#### Extracted information
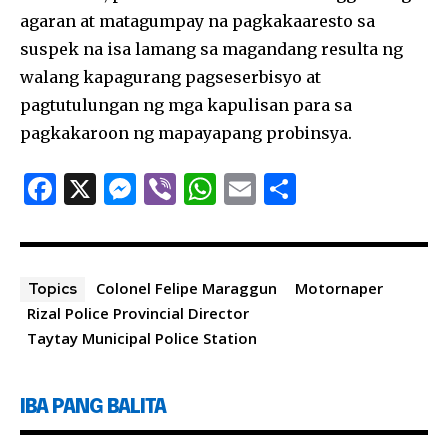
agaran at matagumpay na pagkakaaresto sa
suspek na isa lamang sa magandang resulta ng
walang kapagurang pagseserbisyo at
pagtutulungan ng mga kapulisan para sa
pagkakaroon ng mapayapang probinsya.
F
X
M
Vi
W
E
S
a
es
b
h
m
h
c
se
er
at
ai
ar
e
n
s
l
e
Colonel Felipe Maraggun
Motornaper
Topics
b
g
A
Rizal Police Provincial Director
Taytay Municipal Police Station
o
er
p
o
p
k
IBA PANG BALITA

---

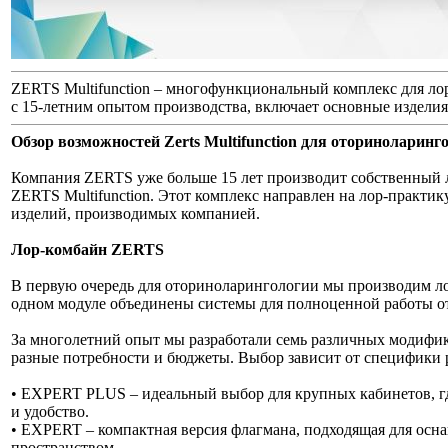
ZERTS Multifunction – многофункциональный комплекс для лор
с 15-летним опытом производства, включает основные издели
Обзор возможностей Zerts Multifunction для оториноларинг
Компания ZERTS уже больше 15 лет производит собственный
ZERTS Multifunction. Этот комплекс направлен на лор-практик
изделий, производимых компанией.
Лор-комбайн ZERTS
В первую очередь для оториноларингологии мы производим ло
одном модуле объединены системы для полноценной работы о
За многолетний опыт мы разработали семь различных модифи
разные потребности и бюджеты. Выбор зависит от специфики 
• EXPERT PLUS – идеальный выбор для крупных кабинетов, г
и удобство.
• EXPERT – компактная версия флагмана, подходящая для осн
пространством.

#### What is expected
Going through the listing above, copy out every line that has the string "Police".

#### Response area
Rizal Police Provincial Director
Taytay Municipal Police Station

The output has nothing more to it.